Dying Wish Fuels Hogan Comeback

Before fans were smelling what The Rock was cooking at wrestling shows and on the big screen, before Stone Cold Steve Austin made the middle finger a sign of endearment, Hogan was the first wrestling megastar with crossover appeal. With Vince McMahon, he made the then-WWF a household name, helping launch Wrestlemania, the WWE's biggest annual show of the year, in 1985, making several late-night and morning show appearances, becoming the first professional wrestler to appear on the cover of Sports Illustrated and appearing in several less-than-successful movies.

Hogan had arguably paved the way for the success of The Rock, Austin and others, and his father thought that his son's 24 years in the business deserved a better ending.

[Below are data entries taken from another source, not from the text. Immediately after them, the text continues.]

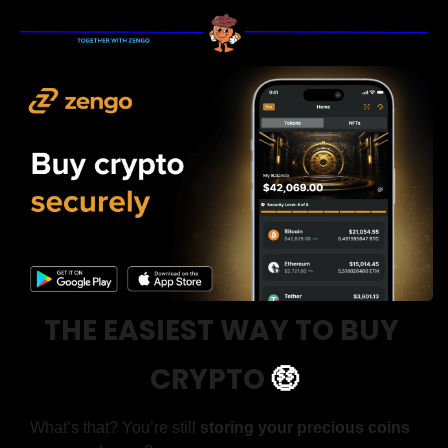
THE EASIEST WAY TO BUY 
CRYPTO
🤑
What’s that? You’re still 
storing your precious coins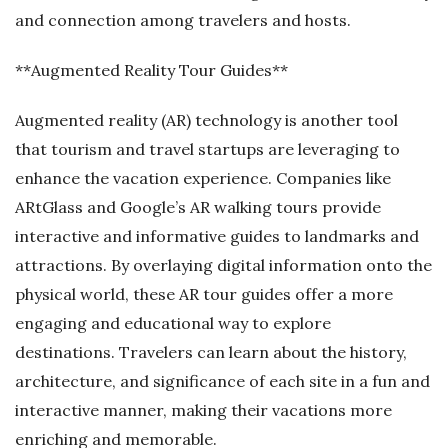
and connection among travelers and hosts.
**Augmented Reality Tour Guides**
Augmented reality (AR) technology is another tool
that tourism and travel startups are leveraging to
enhance the vacation experience. Companies like
ARtGlass and Google’s AR walking tours provide
interactive and informative guides to landmarks and
attractions. By overlaying digital information onto the
physical world, these AR tour guides offer a more
engaging and educational way to explore
destinations. Travelers can learn about the history,
architecture, and significance of each site in a fun and
interactive manner, making their vacations more
enriching and memorable.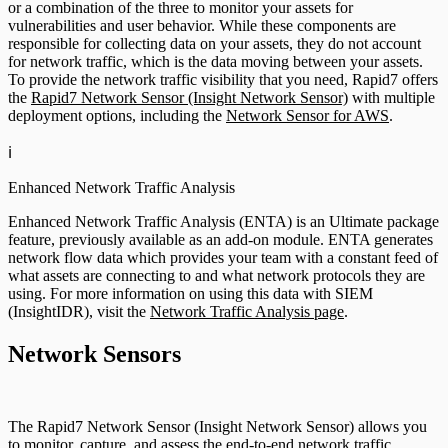
or a combination of the three to monitor your assets for
vulnerabilities and user behavior. While these components are
responsible for collecting data on your assets, they do not account
for network traffic, which is the data moving between your assets.
To provide the network traffic visibility that you need, Rapid7 offers
the
Rapid7 Network Sensor (Insight Network Sensor)
with multiple
deployment options, including the
Network Sensor for AWS
.
ℹ️
Enhanced Network Traffic Analysis
Enhanced Network Traffic Analysis (ENTA) is an Ultimate package
feature, previously available as an add-on module. ENTA generates
network flow data which provides your team with a constant feed of
what assets are connecting to and what network protocols they are
using. For more information on using this data with SIEM
(InsightIDR), visit the
Network Traffic Analysis page
.
Network Sensors
The Rapid7 Network Sensor (Insight Network Sensor) allows you
to monitor, capture, and assess the end-to-end network traffic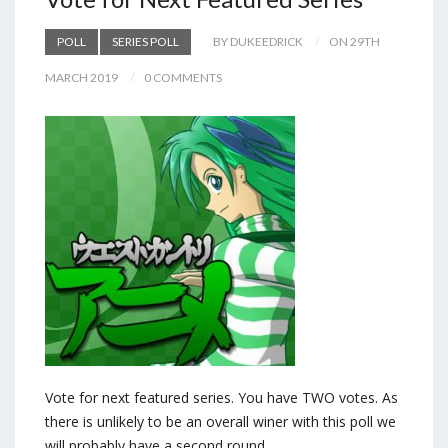
POLL
SERIES POLL
BY DUKEEDRICK
ON 29TH
MARCH 2019
0 COMMENTS
Vote for next featured series. You have TWO votes. As
there is unlikely to be an overall winer with this poll we
will probably have a second round.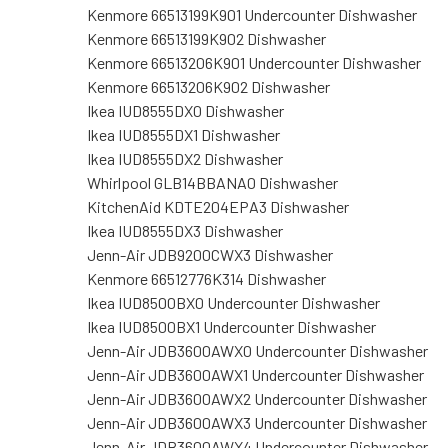
Kenmore 66513199K901 Undercounter Dishwasher
Kenmore 66513199K902 Dishwasher
Kenmore 66513206K901 Undercounter Dishwasher
Kenmore 66513206K902 Dishwasher
Ikea IUD8555DX0 Dishwasher
Ikea IUD8555DX1 Dishwasher
Ikea IUD8555DX2 Dishwasher
Whirlpool GLB14BBANA0 Dishwasher
KitchenAid KDTE204EPA3 Dishwasher
Ikea IUD8555DX3 Dishwasher
Jenn-Air JDB9200CWX3 Dishwasher
Kenmore 66512776K314 Dishwasher
Ikea IUD8500BX0 Undercounter Dishwasher
Ikea IUD8500BX1 Undercounter Dishwasher
Jenn-Air JDB3600AWX0 Undercounter Dishwasher
Jenn-Air JDB3600AWX1 Undercounter Dishwasher
Jenn-Air JDB3600AWX2 Undercounter Dishwasher
Jenn-Air JDB3600AWX3 Undercounter Dishwasher
Jenn-Air JDB3600AWX4 Undercounter Dishwasher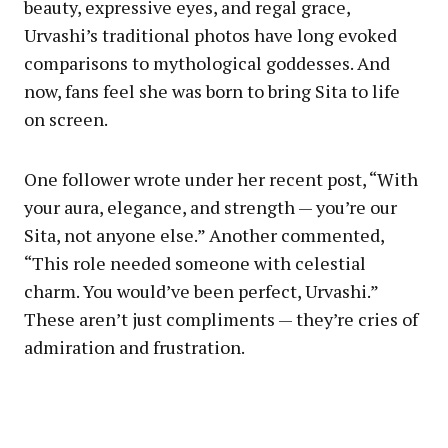
beauty, expressive eyes, and regal grace,
Urvashi’s traditional photos have long evoked
comparisons to mythological goddesses. And
now, fans feel she was born to bring Sita to life
on screen.
One follower wrote under her recent post, “With
your aura, elegance, and strength — you’re our
Sita, not anyone else.” Another commented,
“This role needed someone with celestial
charm. You would’ve been perfect, Urvashi.”
These aren’t just compliments — they’re cries of
admiration and frustration.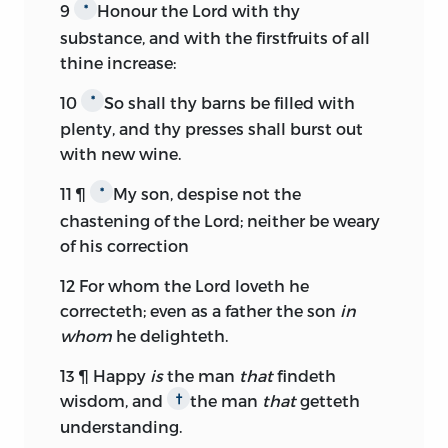
9
Honour the
Lord
with thy
*
substance, and with the firstfruits of all
thine increase:
10
So shall thy barns be filled with
*
plenty, and thy presses shall burst out
with new wine.
11
¶
My son, despise not the
*
chastening of the
Lord;
neither be weary
of his correction
12
For whom the
Lord
loveth he
correcteth; even as a father the son
in
whom
he delighteth.
13
¶ Happy
is
the man
that
findeth
wisdom, and
the man
that
getteth
†
understanding.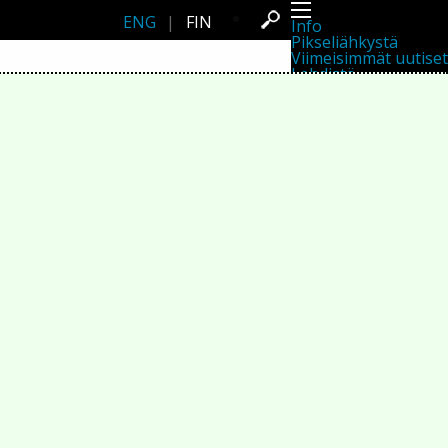
ENG
|
FIN
Info
Pikseliähkystä
Viimeisimmät uutiset
Lehdistö
Toiminta
Tapahtumat
Projektit
Festivaali
Residenssit
Ihmiset
Jäsenet
Network
Kollegat
Arkisto
Kaikki julkaisut
Festivaalit
Vuosittainen arkisto
2026
2025
2024
2023
2022
2021
2020
2019
2018
2017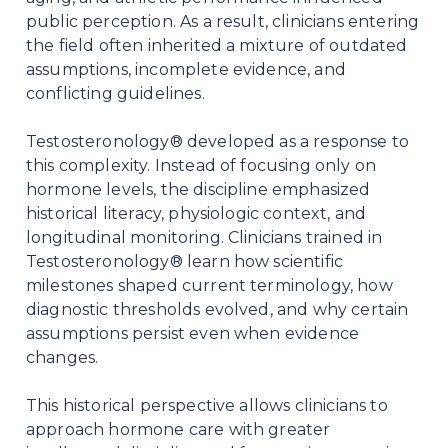
public perception. As a result, clinicians entering
the field often inherited a mixture of outdated
assumptions, incomplete evidence, and
conflicting guidelines.
Testosteronology® developed as a response to
this complexity. Instead of focusing only on
hormone levels, the discipline emphasized
historical literacy, physiologic context, and
longitudinal monitoring. Clinicians trained in
Testosteronology® learn how scientific
milestones shaped current terminology, how
diagnostic thresholds evolved, and why certain
assumptions persist even when evidence
changes.
This historical perspective allows clinicians to
approach hormone care with greater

And they both believed the only fitting ending could happen in the place of Hogan's greatest success.

"I want to be remembered as the guy who slammed Andre the Giant [at Wrestlemania III in 1987]," Hogan said. "I don't want to be remembered as the guy Vince Russo fired. I don't want to be remembered like that."

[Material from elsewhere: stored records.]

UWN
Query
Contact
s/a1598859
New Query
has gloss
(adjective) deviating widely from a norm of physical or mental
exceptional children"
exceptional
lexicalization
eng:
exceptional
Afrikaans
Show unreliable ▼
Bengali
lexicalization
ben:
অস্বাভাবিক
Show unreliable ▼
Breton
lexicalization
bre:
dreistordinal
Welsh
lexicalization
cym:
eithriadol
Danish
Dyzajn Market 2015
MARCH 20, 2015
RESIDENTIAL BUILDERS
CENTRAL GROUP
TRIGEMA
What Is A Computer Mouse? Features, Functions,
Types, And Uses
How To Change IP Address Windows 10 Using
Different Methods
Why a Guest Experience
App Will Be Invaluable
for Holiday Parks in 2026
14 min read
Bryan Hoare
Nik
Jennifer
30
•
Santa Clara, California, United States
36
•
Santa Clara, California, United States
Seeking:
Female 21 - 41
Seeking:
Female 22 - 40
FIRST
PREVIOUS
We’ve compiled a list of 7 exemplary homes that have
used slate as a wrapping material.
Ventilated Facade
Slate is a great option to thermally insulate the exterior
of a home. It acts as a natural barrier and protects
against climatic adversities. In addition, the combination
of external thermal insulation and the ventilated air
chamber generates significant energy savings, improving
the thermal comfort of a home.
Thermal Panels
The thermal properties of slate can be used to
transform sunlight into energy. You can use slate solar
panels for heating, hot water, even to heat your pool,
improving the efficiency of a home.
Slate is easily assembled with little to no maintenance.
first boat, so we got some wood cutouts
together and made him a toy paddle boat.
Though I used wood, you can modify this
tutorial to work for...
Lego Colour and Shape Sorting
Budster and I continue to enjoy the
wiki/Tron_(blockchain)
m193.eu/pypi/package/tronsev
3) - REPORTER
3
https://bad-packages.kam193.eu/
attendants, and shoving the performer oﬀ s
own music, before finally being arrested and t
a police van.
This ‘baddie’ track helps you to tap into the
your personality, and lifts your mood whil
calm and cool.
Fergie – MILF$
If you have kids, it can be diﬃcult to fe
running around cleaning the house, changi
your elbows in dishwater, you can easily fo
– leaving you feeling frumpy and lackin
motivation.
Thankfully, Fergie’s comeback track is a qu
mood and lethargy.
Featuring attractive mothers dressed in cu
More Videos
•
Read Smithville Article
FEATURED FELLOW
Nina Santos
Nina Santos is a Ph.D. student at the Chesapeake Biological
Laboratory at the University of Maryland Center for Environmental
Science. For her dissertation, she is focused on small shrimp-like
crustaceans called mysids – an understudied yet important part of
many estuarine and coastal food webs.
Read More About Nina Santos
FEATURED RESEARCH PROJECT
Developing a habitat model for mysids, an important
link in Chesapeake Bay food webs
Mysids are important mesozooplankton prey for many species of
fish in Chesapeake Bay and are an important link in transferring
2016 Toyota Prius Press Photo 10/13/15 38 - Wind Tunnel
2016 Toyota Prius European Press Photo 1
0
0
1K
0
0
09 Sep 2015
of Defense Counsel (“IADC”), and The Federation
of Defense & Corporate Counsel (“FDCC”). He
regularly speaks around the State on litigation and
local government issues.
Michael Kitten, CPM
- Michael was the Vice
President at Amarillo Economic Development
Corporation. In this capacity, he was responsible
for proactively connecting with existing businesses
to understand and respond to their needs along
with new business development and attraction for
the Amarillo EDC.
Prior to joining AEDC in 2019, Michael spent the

Smelling What Hogan Was Cooking

After his father died, Hogan started negotiating his return with McMahon. He returned as a "heel" — a wrestling villain — in March, starting a rivalry with the WWE's greatest "babyface," or hero, The Rock — and headlining Wrestlemania X8 in a match at the Toronto SkyDome with The Scorpion King star in front of 68,237 fans.

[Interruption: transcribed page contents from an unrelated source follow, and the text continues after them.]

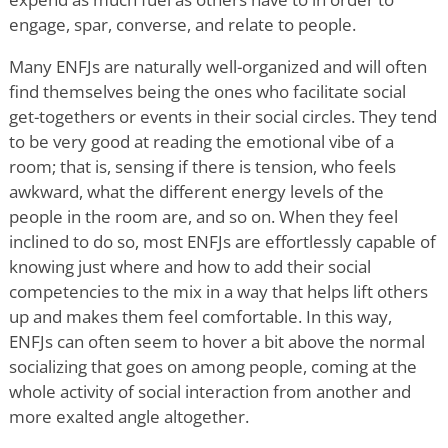
engage, spar, converse, and relate to people.
Many ENFJs are naturally well-organized and will often
find themselves being the ones who facilitate social
get-togethers or events in their social circles. They tend
to be very good at reading the emotional vibe of a
room; that is, sensing if there is tension, who feels
awkward, what the different energy levels of the
people in the room are, and so on. When they feel
inclined to do so, most ENFJs are effortlessly capable of
knowing just where and how to add their social
competencies to the mix in a way that helps lift others
up and makes them feel comfortable. In this way,
ENFJs can often seem to hover a bit above the normal
socializing that goes on among people, coming at the
whole activity of social interaction from another and
more exalted angle altogether.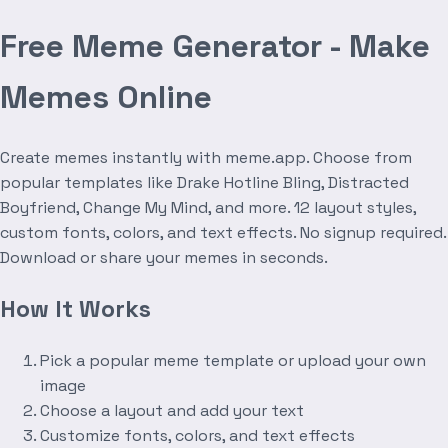
Free Meme Generator - Make
Memes Online
Create memes instantly with meme.app. Choose from
popular templates like Drake Hotline Bling, Distracted
Boyfriend, Change My Mind, and more. 12 layout styles,
custom fonts, colors, and text effects. No signup required.
Download or share your memes in seconds.
How It Works
Pick a popular meme template or upload your own
image
Choose a layout and add your text
Customize fonts, colors, and text effects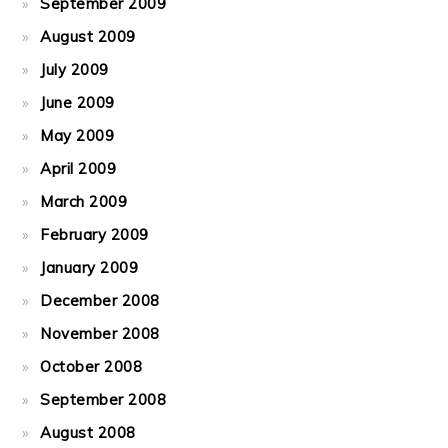
September 2009
August 2009
July 2009
June 2009
May 2009
April 2009
March 2009
February 2009
January 2009
December 2008
November 2008
October 2008
September 2008
August 2008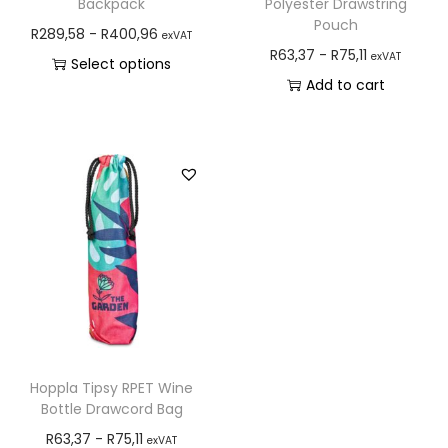
Backpack
Polyester Drawstring
Pouch
R
289,58
-
R
400,96
exVAT
R
63,37
-
R
75,11
exVAT
Select options
Add to cart
Hoppla Tipsy RPET Wine
Bottle Drawcord Bag
R
63,37
-
R
75,11
exVAT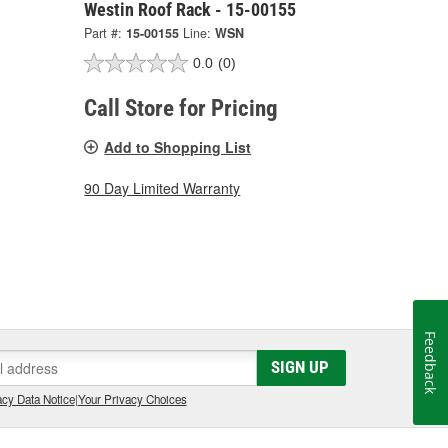
Westin Roof Rack - 15-00155
Part #:
15-00155
Line:
WSN
0.0
(0)
Call Store for Pricing
Add to Shopping List
90 Day Limited Warranty
Feedback
SIGN UP
cy Data Notice
|
Your Privacy Choices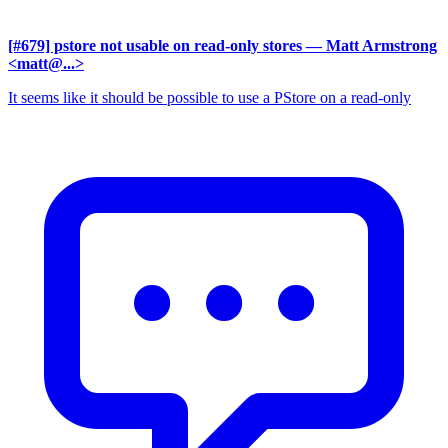
[#679] pstore not usable on read-only stores
— Matt Armstrong
<matt@...>
It seems like it should be possible to use a PStore on a read-only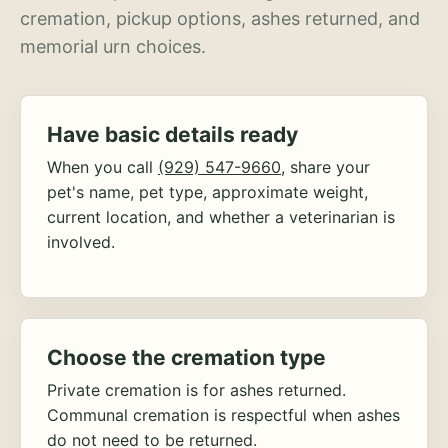
cremation, pickup options, ashes returned, and
memorial urn choices.
Have basic details ready
When you call
(929) 547-9660
, share your
pet's name, pet type, approximate weight,
current location, and whether a veterinarian is
involved.
Choose the cremation type
Private cremation is for ashes returned.
Communal cremation is respectful when ashes
do not need to be returned.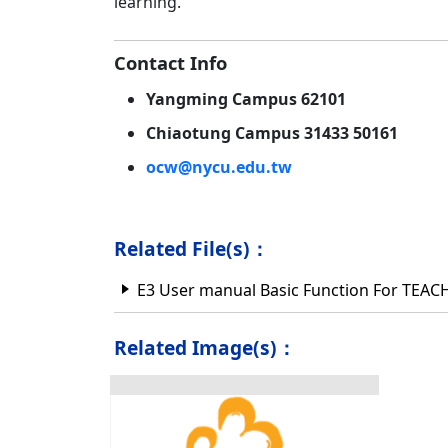
learning.
Contact Info
Yangming Campus 62101
Chiaotung Campus 31433 50161
ocw@nycu.edu.tw
Related File(s)：
E3 User manual Basic Function For TE
Related Image(s)：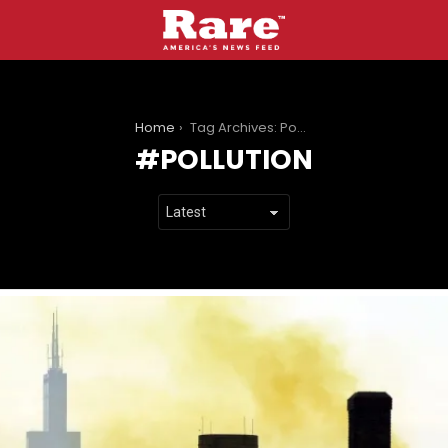
You are here:
Home
Tag Archives: Pollution
POLLUTION
LATEST
STORIES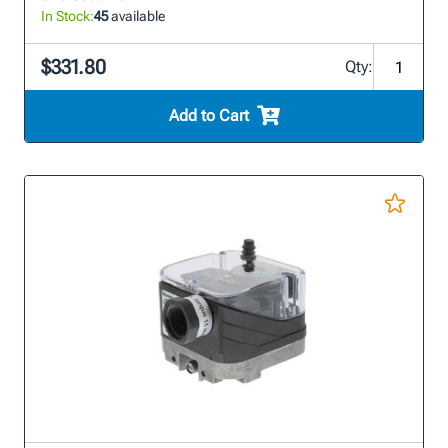
In Stock:
45
available
$331.80
Qty:
Add to Cart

Hogan lost the match — but he was still the winner. Though Hogan was a heel, fans cheered his every move that night and booed The Rock, chanting "Rocky sucks!" repeatedly. The fans welcomed Hogan back and turned him back into a babyface, surprising him and his family. They also extinguished any doubt he had about his legacy and began to help him pay tribute to his father.

"I knew there was something special between me and The Rock, whatever that is," Hogan said. "Then we get to Wrestlemania and 70,000 are cheering for Hogan. It just blew our minds. It's just been unbelievable ever since."

The ovations for Hogan have continued as fans have filled arenas nationwide, some seeing him at live shows for the first time while others watch him for what they think will be the last time. Is nostalgia fueling this rebirth of Hulkamania?

"I think it's an out of sight, out of mind kind of thing," said The Phantom, host of the weekly radio show Get in the Ring, who requested that his identity remain anonymous. "He'd been out of the public eye for such a long time, the fervor for his return was that much more. And the fact that he's returned to the place where he first got famous helps. So much for those Internet fans who criticized Hogan the most yet cheer for him the loudest these days."

A Changed Industry, a New Role

Much has changed since Hogan was last in the WWE. The curtain has been pulled back on professional wrestling. The industry openly admits that the outcome of its matches are scripted, and wrestlers are more open about their background and private lives. Back then, between 1984 and 1993, Hogan was the face of the WWE — the only star who could fill the arenas and likely to appear in the mass media. And he won practically all the time.

Today, Hogan is a wrestling legend but is considered a star among many WWE stars. He is not in main events all the time. Several surgeries on his left knee have slowed him down in the ring and forced him to wear a brace, even though he jokes, "My knee is the best damn thing on me nowadays."